The construction of high-level protein expression vectors using the CaMV 35S promoter in concert with highly efficient translation initiation signals for Agrobacterium tumefaciens is a relatively less explored field compared to that of Escherichia coli. In the current study, we experimentally investigated the capacity of the CaMV 35S promoter to direct GFP gene expression in A. tumefaciens in the context of different viral and chloroplastic translation initiation signals. GFP expression and concomitant translational efficiency was monitored by confocal microscopy and Western blot analysis. Among all of the constructs, the highest level of translation was observed for the construct containing the phage T7 translation initiation region followed by the chloroplastic Rubisco Large Subunit (rbcL) 58-nucleotide 5' leader region including its SD-like sequence (GGGAGGG). Replacing the SD-like (GGGAGGG) with non SD-like (TTTATTT) or replacing the remaining 52 nucleotides of rbcL with nonspecific sequence completely abolished translation. In addition, this 58 nucleotide region of rbcL serves as a translational enhancer in plants when located within the 5' UTR of mRNA corresponding to GFP. Other constructs, including those containing sequences upstream of the coat proteins of Alfalfa Mosaic Virus, or the GAGG sequence of T4 phage or the chloroplastic atpI and/or PsbA 5' UTR sequence, supported low levels of GFP expression or none at all. From these studies, we propose that we have created high expression vectors in A. tumefaciens and/or plants which contain the CaMV 35S promoter, followed by the translationally strong T7 SD plus RBS translation initiation region or the rbcL 58-nucleotide 5' leader region upstream of the gene of interest.

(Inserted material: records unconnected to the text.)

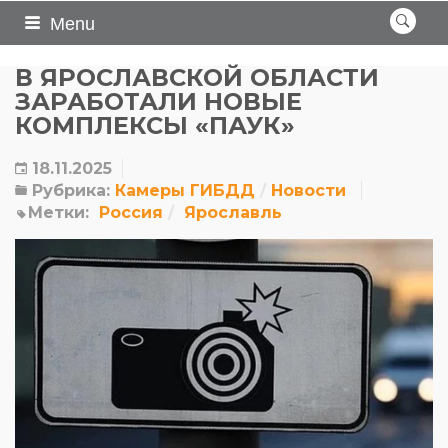
Menu
В ЯРОСЛАВСКОЙ ОБЛАСТИ
ЗАРАБОТАЛИ НОВЫЕ
КОМПЛЕКСЫ «ПАУК»
18.11.2025
Рубрика:
Камеры ГИБДД
Новости
Метки:
Россия
Ярославль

Recent patents involving virus nucleotide sequences; host defense, RNA silencing and expression vector strategies.

Improved knowledge of the molecular biology of viruses, including recent gains in virus sequence data analysis, has greatly contributed to recent innovations in medical diagnostics, therapeutics, drug development and other related areas. Virus sequences have been used for the development of vaccines and antiviral agents to block the spread of viral infections, as well as to target and battle chronic diseases such as cancer. Virus sequences are now routinely employed in a wide array of RNA silencing technologies. Viruses can also be engineered into expression vectors which in turn can be used as protein production platforms as well as delivery vehicles for gene therapies. This review article outlines a number of patents that have been recently issued with respect to virus sequence data and describes some of their biotechnological applications.